Options Beyond Steroids
For people who relapse frequently, can’t come off steroids, or don’t respond to them at all, several second-line medications can help. These are sometimes called steroid-sparing agents because they reduce or eliminate the need for long-term steroid use. The most commonly used options include calcineurin inhibitors (cyclosporine and tacrolimus), which suppress specific immune pathways involved in the disease, and mycophenolate, which broadly dampens the immune system’s activity.
Cyclophosphamide, an older immunosuppressive drug, is also used in some cases. More recently, rituximab, a medication that targets and depletes a specific type of immune cell called B cells, has shown promise in patients with difficult-to-manage MCD. The discovery of anti-nephrin autoantibodies in some patients provides a potential explanation for why B cell depletion works: if the disease is driven by antibodies attacking the kidney’s filtration barrier, removing the cells that produce those antibodies could halt the cycle.
Acute Kidney Injury in MCD
One of the more serious complications of MCD is acute kidney injury, which occurs in 20 to 25% of adult cases. This means the kidneys suddenly lose some of their filtering ability on top of the protein leakage. Risk factors include older age, male sex, high blood pressure, very heavy protein loss, and severely low albumin levels. The good news is that this kidney injury is usually reversible with steroid treatment. However, in a small number of patients, particularly older adults with multiple risk factors, the damage can become permanent.

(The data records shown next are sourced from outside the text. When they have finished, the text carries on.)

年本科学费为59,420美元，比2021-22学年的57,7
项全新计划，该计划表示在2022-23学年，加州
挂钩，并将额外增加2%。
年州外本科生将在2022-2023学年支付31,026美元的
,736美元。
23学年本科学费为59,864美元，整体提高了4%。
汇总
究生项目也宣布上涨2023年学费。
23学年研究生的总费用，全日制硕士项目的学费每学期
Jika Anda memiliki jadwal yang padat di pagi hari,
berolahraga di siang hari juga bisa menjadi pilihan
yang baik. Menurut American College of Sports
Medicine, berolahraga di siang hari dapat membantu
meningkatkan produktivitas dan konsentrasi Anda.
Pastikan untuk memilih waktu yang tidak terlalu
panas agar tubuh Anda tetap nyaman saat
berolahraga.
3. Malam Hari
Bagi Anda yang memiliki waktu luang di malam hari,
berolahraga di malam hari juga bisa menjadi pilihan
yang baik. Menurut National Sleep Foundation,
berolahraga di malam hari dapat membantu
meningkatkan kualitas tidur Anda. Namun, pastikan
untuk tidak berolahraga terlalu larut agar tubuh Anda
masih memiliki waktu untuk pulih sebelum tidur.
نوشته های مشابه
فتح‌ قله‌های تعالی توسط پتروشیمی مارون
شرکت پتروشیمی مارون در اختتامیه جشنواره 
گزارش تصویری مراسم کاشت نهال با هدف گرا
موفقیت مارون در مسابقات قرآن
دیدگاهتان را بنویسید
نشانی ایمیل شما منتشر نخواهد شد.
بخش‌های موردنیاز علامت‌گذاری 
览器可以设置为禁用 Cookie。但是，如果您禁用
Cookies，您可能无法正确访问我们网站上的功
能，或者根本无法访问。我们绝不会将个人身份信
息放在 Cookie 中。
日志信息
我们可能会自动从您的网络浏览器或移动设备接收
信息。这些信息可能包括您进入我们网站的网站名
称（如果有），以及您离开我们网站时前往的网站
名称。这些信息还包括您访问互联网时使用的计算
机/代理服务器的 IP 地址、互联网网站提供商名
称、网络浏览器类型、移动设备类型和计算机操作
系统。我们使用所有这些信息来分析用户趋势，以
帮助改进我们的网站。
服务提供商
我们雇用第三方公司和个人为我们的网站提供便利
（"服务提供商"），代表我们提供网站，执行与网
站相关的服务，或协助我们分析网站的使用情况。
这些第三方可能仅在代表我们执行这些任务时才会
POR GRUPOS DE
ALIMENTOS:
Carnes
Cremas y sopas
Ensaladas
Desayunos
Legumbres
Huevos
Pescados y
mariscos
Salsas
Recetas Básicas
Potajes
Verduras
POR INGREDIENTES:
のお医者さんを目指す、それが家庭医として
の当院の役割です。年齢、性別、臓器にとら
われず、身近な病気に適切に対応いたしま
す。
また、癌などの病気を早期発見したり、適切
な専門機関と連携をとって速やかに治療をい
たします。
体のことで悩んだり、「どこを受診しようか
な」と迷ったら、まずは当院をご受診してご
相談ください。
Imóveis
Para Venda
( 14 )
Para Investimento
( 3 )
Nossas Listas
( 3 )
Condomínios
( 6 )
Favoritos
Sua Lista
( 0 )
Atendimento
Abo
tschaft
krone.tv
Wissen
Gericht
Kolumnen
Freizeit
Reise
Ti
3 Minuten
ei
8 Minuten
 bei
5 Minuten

The risk of blood clots is another concern during active disease. The loss of clotting-regulating proteins through the urine creates a state where clots form more easily, which can affect the legs or, less commonly, the lungs or kidneys.
Long-Term Outlook
MCD carries a generally favorable prognosis compared to many other kidney diseases. It rarely progresses to permanent kidney failure. The main burden of the disease is the relapsing-remitting pattern and the side effects of repeated steroid courses. For children, the outlook is especially good, with most eventually outgrowing the tendency to relapse. Adults face a more prolonged course, but with the steroid-sparing options now available, most people can achieve sustained remission and preserve their kidney function over the long term.